- Born: 20 February 1879 Chieti, Kingdom of Italy
- Died: 3 January 1946 (aged 66) Cairo, Kingdom of Egypt
- Title: Professor

Academic background
- Alma mater: Ferdinando Galiani Technical-Commercial Institute; Ca' Foscari University of Venice;

Academic work
- Discipline: Statistics; Economy;
- Sub-discipline: Agricultural economics
- Institutions: University of Parma; University of Pisa; University of Macerata; University of Bologna; Sapienza University of Rome; Cairo University; Istanbul University;

= Umberto Ricci =

Italian academic and economist (1879–1946)

Umberto Ricci (1879–1946) was an Italian academic and economist who served as the minister of education in 1945 shortly after the end of the Fascist rule in Italy. He was a leading academic and worked at various universities.

==Early life and education==
Ricci was born in Chieti on 20 February 1879. He obtained a diploma from the Ferdinando Galiani technical-commercial institute in Chieti. Then he graduated from the Higher School of Commerce in Venice (forerunner of the Ca' Foscari University) with a degree in political economy, finance, and statistics. His fields of specialty were agricultural economics and general equilibrium analysis.

==Career, activities and views==
Following his graduation Ricci worked at the Ministry of Agriculture between 1907 and 1910. Then he joined the International Institute of Agriculture based in Rome and headed its statistics department from 1910. He published his first scholarly article in 1904 in the Journal of Economists. He was the professor of statistics at the universities of Parma (1915–1918) and Pisa (1919–1921) and professor of economics at universities of Macerata (1912), Bologna (1922–1924) and Rome (1924–1928). Following World War I Ricci was named as a member of the committee of technical experts, called the “commission for the revision of balances and the reduction of public expenditures”. He authored a book on Italian food policy during World War I. In addition to his academic activities, Ricci was also an active politician and became a member of the Liberal Party. Ricci published articles in La Voce, L'Unità and La Rivoluzione Liberale.

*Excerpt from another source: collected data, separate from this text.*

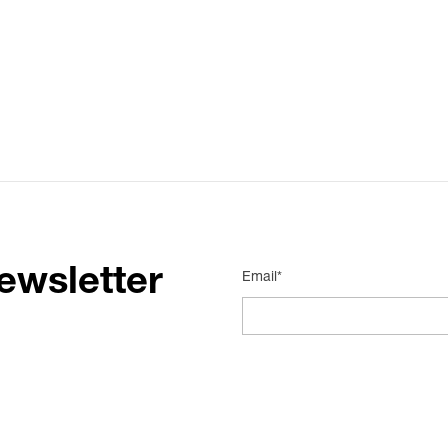
ewsletter
Email*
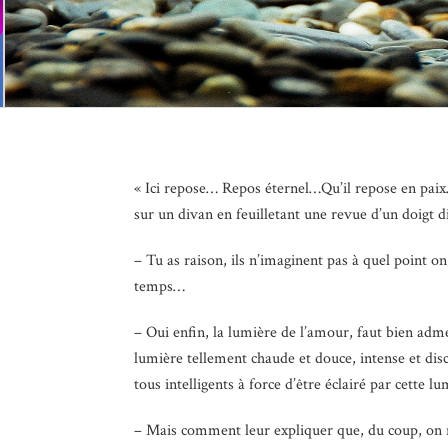
« Ici repose… Repos éternel…Qu’il repose en paix…
sur un divan en feuilletant une revue d’un doigt di
– Tu as raison, ils n’imaginent pas à quel point on
temps…
– Oui enfin, la lumière de l’amour, faut bien adm
lumière tellement chaude et douce, intense et discr
tous intelligents à force d’être éclairé par cette lu
– Mais comment leur expliquer que, du coup, on n’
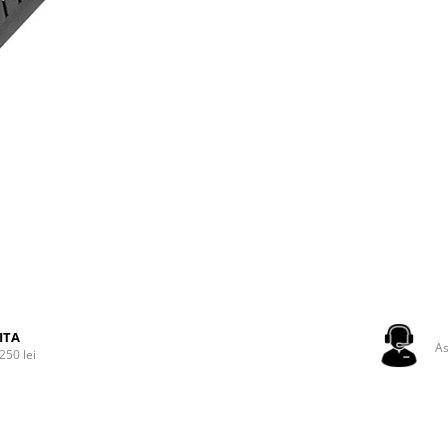
ITA
As
250 lei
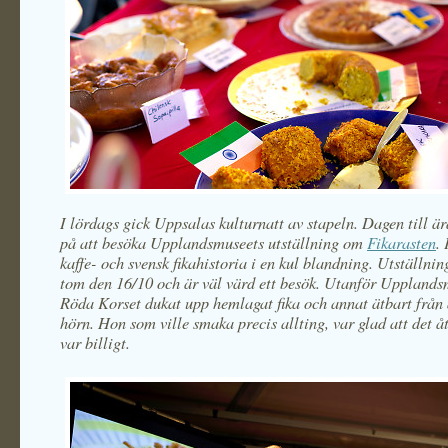
I lördags gick Uppsalas kulturnatt av stapeln. Dagen till är
på att besöka Upplandsmuseets utställning om
Fikarasten
. 
kaffe- och svensk fikahistoria i en kul blandning. Utställni
tom den 16/10 och är väl värd ett besök. Utanför Uppland
Röda Korset dukat upp hemlagat fika och annat ätbart från 
hörn. Hon som ville smaka precis allting, var glad att det 
var billigt.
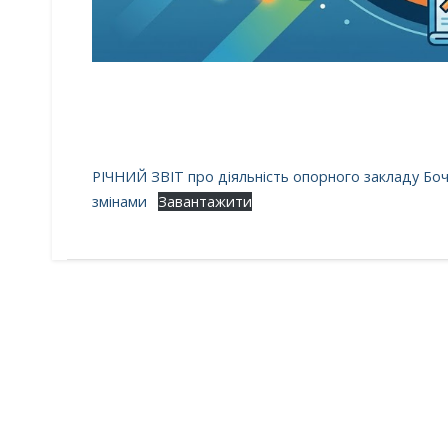
РІЧНИЙ ЗВІТ про діяльність опорного закладу Боче
змінами
Завантажити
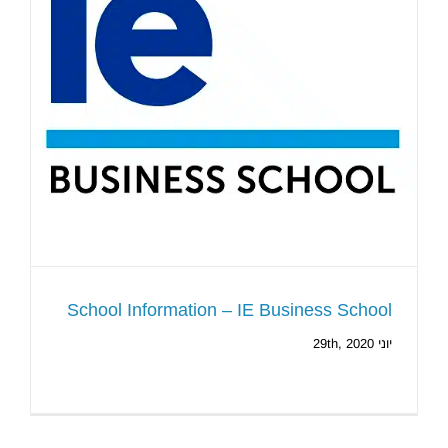
School Information – IE Business School
יוני 29th, 2020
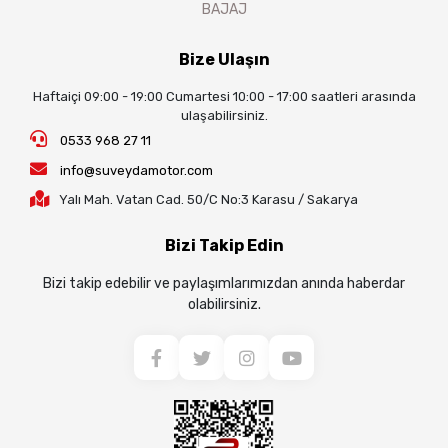
BAJAJ
Bize Ulaşın
Haftaiçi 09:00 - 19:00 Cumartesi 10:00 - 17:00 saatleri arasında
ulaşabilirsiniz.
0533 968 27 11
info@suveydamotor.com
Yalı Mah. Vatan Cad. 50/C No:3 Karasu / Sakarya
Bizi Takip Edin
Bizi takip edebilir ve paylaşımlarımızdan anında haberdar
olabilirsiniz.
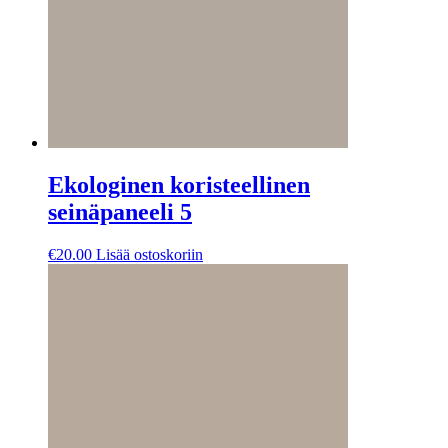
Ekologinen koristeellinen
seinäpaneeli 5
€
20.00
Lisää ostoskoriin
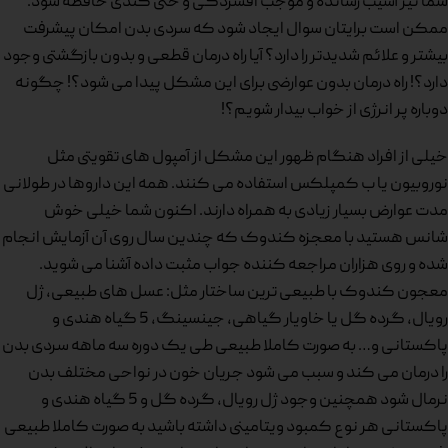
شما نیز آسیب رسانده و موجب افسردگی و حتی کندی حافظه شود.
ممکن است برایتان سوال ایجاد شود که سردی بدن امکان پیشرفت
بیشتر و علائم شدیدتر را دارد؟ آیا راه درمان قطعی و بدون بازگشتی وجود
دارد؟! راه درمان بدون عوارضی برای این مشکل پیدا می شود؟! چگونه
دوباره پر انرژی از خواب بیدار شویم؟!
خیلی از افراد هنگام ظهور این مشکل از آمپول های تقویتی مثل
نوروبیون یا ب کمپلکس استفاده می کنند. همه این داروها در طولانی
مدت عوارض بسیار زیادی به همراه دارند. اکنون شما خیلی خوش
شانس هستید با معجزه کندوک که چندین سال روی آن آزمایش انجام
شده و روی هزاران مراجعه کننده جواب مثبت داده آشنا می شوید.
معجون کندوک با طبیعی ترین ساختار مثل: عسل های طبیعی، ژل
رویال، گرده گل یا خاویار گیاهی، جینسینگ، 5 گیاه هندی و
پاکستانی و… به صورت کاملا طبیعی طی یک دوره سه ماهه سردی بدن
را درمان می کند و سبب می شود جریان خون در نواحی مختلف بدن
نرمال شود همچنین وجود ژل رویال، گرده گل و 5 گیاه هندی و
پاکستانی هر نوع کمبود ویتامینی داشته باشید به صورت کاملا طبیعی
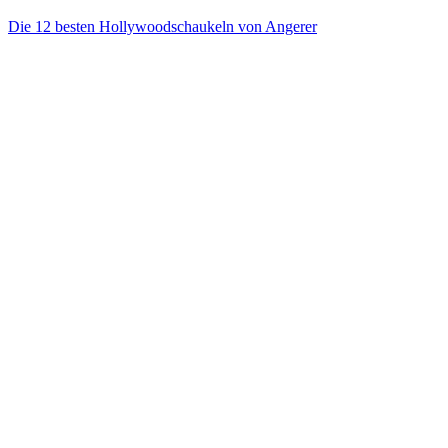
Die 12 besten Hollywoodschaukeln von Angerer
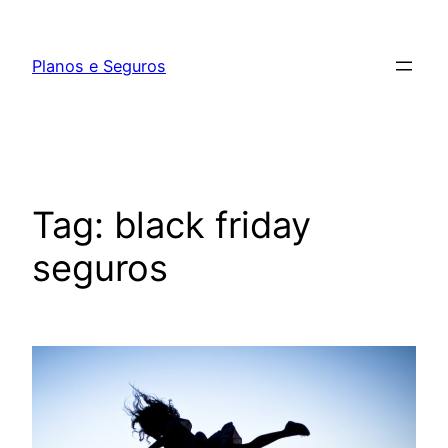
Pular
para
Planos e Seguros
o
conteúdo
Tag:
black friday
seguros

Ricci was an ally and advisor of Alberto de Stefani, minister of finance in the cabinet of Benito Mussolini. In March 1928 he was removed from his teaching post at the Italian universities due to his criticism of fascist economic policies. Then he left Italy and taught economics and statistics at Cairo University, Egypt, from October 1929 to 1940. In September 1942 he began to teach at Istanbul University, Turkey. There he stayed until 30 October 1945 when he returned to Italy. He was appointed minister of education in the Bonomi cabinet, replacing Vincenzo Arangio-Ruiz in the post.

==Death==
After serving as the minister of education for a brief period, Ricci returned to Cairo, where he died of a heart attack on 3 January 1946. He was about to leave Egypt for Italy to resume his post at the Sapienza University of Rome.